SIGNAL: A Population-Scale Resource of Germline Variants and Accompanying Somatic Alterations in Cancer

We propose to build a public web resource that hosts the prevalence data of germline variants in dozens of cancer types as well as their companying somatic alterations in the same genes in the tumor. It will fill the critical gap of a public database for the dissemination and interpretation of germline variants in cancer and has the potential to become a critical reference resource for the cancer research and clinical genetics communities.
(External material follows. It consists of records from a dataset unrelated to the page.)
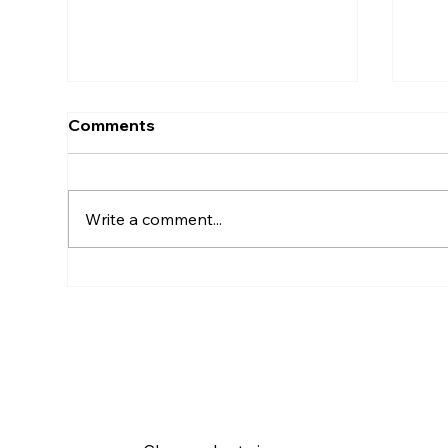
Comments
Write a comment...
🛏️ How to Find Short-Term
🏙️
Accommodation in
for
Germany as a Newcomer
Ran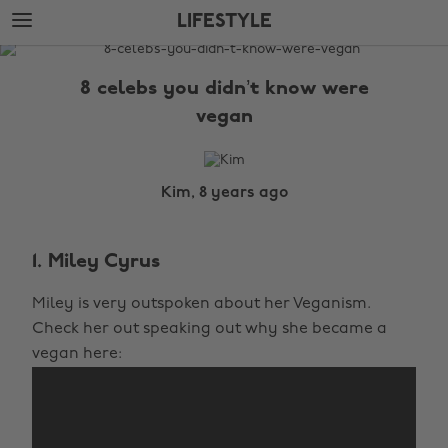
Skip
Skip
LIFESTYLE
to
to
main
footer
The
content
Edit
8 celebs you didn’t know were
Lifestyle
vegan
Kim, 8 years ago
1. Miley Cyrus
Miley is very outspoken about her Veganism.
Check her out speaking out why she became a
vegan here: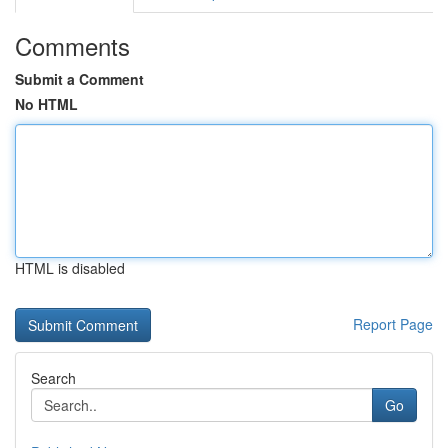
Comments
Submit a Comment
No HTML
HTML is disabled
Report Page
Search
Go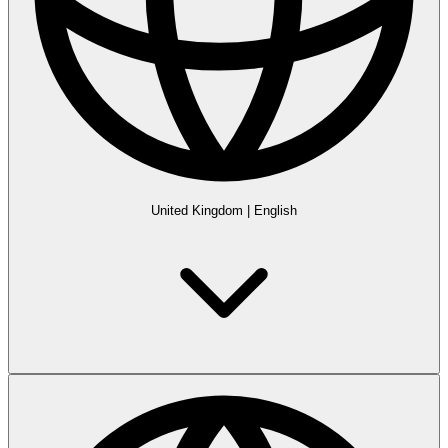
United Kingdom
|
English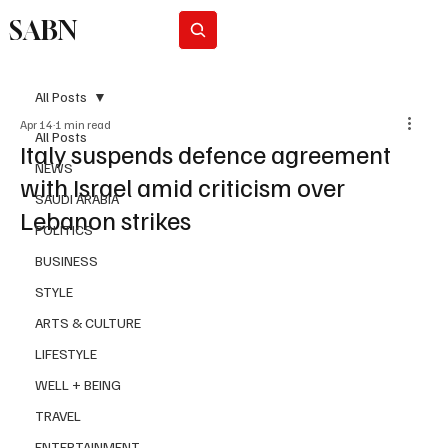
SABN
Subscribe
All Posts
Apr 14
1 min read
All Posts
Italy suspends defence agreement
NEWS
with Israel amid criticism over
SAUDI ARABIA
Lebanon strikes
POLITICS
BUSINESS
STYLE
ARTS & CULTURE
LIFESTYLE
WELL + BEING
TRAVEL
ENTERTAINMENT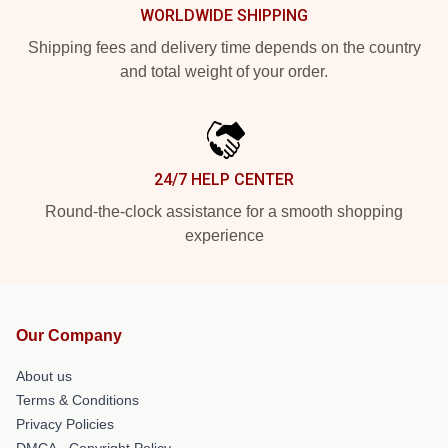
WORLDWIDE SHIPPING
Shipping fees and delivery time depends on the country
and total weight of your order.
24/7 HELP CENTER
Round-the-clock assistance for a smooth shopping
experience
Our Company
About us
Terms & Conditions
Privacy Policies
DMCA - Copyright Policy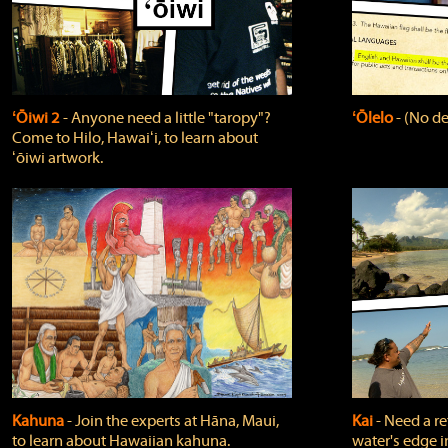
ʻŌiwi 2
‐ Anyone need a little "taropy"?
ʻŌlelo
‐ (No de
Come to Hilo, Hawaiʻi, to learn about
ʻōiwi artwork.
Kahuna
‐ Join the experts at Hāna, Maui,
Kai
‐ Need a r
to learn about Hawaiian kahuna.
water's edge i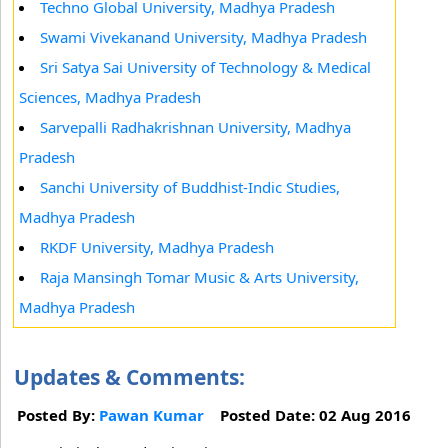
Techno Global University, Madhya Pradesh
Swami Vivekanand University, Madhya Pradesh
Sri Satya Sai University of Technology & Medical
Sciences, Madhya Pradesh
Sarvepalli Radhakrishnan University, Madhya
Pradesh
Sanchi University of Buddhist-Indic Studies,
Madhya Pradesh
RKDF University, Madhya Pradesh
Raja Mansingh Tomar Music & Arts University,
Madhya Pradesh
Updates & Comments:
Posted By:
Pawan Kumar
Posted Date: 02 Aug 2016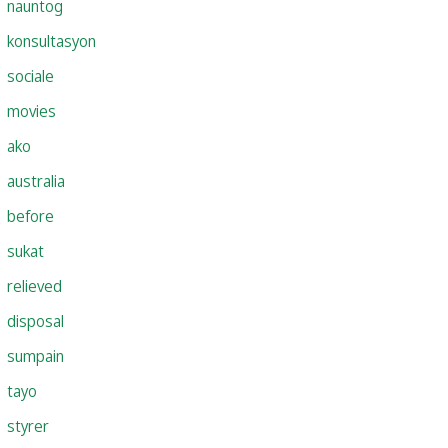
nauntog
konsultasyon
sociale
movies
ako
australia
before
sukat
relieved
disposal
sumpain
tayo
styrer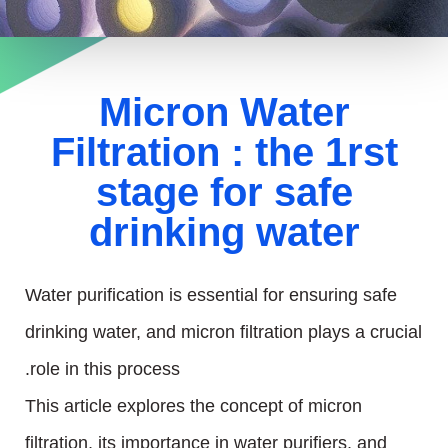
Micron Water
Filtration : the 1rst
stage for safe
drinking water
Water purification is essential for ensuring safe
drinking water, and micron filtration plays a crucial
role in this process.
This article explores the concept of micron
filtration, its importance in water purifiers, and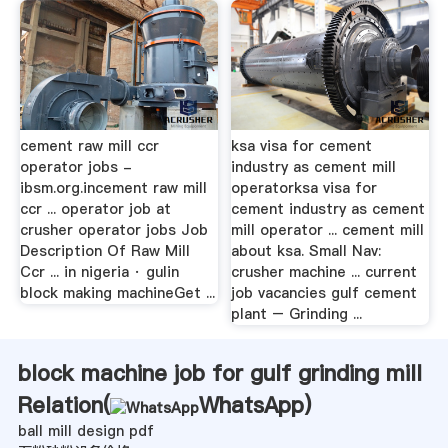
cement raw mill ccr
ksa visa for cement
operator jobs -
industry as cement mill
ibsm.org.incement raw mill
operatorksa visa for
ccr ... operator job at
cement industry as cement
crusher operator jobs Job
mill operator ... cement mill
Description Of Raw Mill
about ksa. Small Nav:
Ccr ... in nigeria · gulin
crusher machine ... current
block making machineGet ...
job vacancies gulf cement
plant – Grinding ...
block machine job for gulf grinding mill
Relation(
WhatsApp
)
ball mill design pdf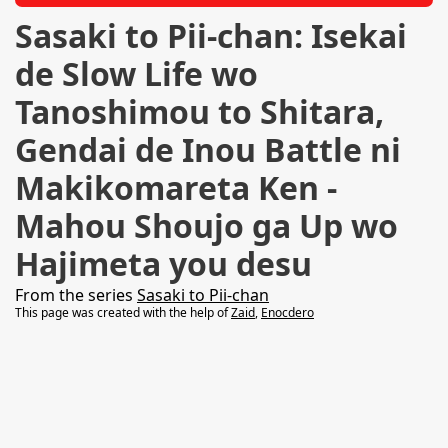
Sasaki to Pii-chan: Isekai
de Slow Life wo
Tanoshimou to Shitara,
Gendai de Inou Battle ni
Makikomareta Ken -
Mahou Shoujo ga Up wo
Hajimeta you desu
From the series
Sasaki to Pii-chan
This page was created with the help of
Zaid
,
Enocdero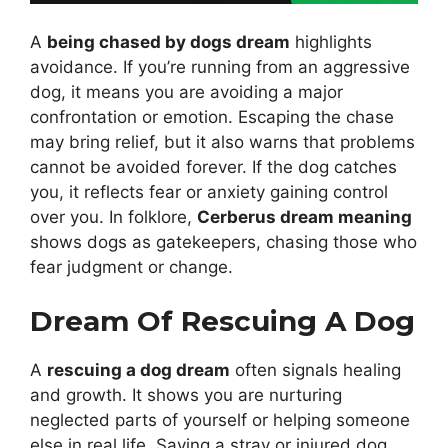
A
being chased by dogs dream
highlights
avoidance. If you’re running from an aggressive
dog, it means you are avoiding a major
confrontation or emotion. Escaping the chase
may bring relief, but it also warns that problems
cannot be avoided forever. If the dog catches
you, it reflects fear or anxiety gaining control
over you. In folklore,
Cerberus dream meaning
shows dogs as gatekeepers, chasing those who
fear judgment or change.
Dream Of Rescuing A Dog
A
rescuing a dog dream
often signals healing
and growth. It shows you are nurturing
neglected parts of yourself or helping someone
else in real life. Saving a stray or injured dog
Learn More About Their Work:

Nature Magazine, Vol. 53 Issue 11, Nov. 5, 2021: The context-specific role of germline pathogenicity in tumorigenesis

Final Summary of Work

May 3, 2022

Original Aims

To improve our understanding of the prevalence of specific germline mutations across different cancer types and the rates of somatic changes in the accompanying tumors, we propose to build a public web resource that hosts the prevalence data of germline variants in dozens of cancer types as well as their companying somatic alterations in the same genes in the tumor. It will fill the critical gap of a public database for the dissemination and interpretation of germline variants in cancer and has the potential to become a critical reference resource for cancer research and clinical genetics communities. Specifically, we proposed to build a data pipeline that periodically re-processes and releases data from our growing clinical sequencing cohort (Aim 1), store the data in a publicly available database with a web API (Aim 2), and disseminate the data to the broader cancer research community via a user-friendly website (Aim 3) (Fig. 1). Through these aims, we will establish a central, fundamental one-of-a-kind reference dataset and public portal to catalyze future studies and aid the interpretation of germline variants of uncertain significance.

Figure

Summary of Work

Over the duration of the award, we have accomplished all of our aims, and SIGNAL is operational and publicly available at https://signaldb.org with an intuitive user interface (UI) and a programing application interface (API). Through its API, the SIGNAL data has also been integrated into cBioPortal (https://cbioportal.org) assisting thousands of users to interpret mutations. All code for the project is available via Github at https://github.com/knowledgesystems/signal/. Specifically, we have accomplished the following tasks, grouped by the aim:

Aim 1. Collection and processing of germline and somatic variant data in cancer.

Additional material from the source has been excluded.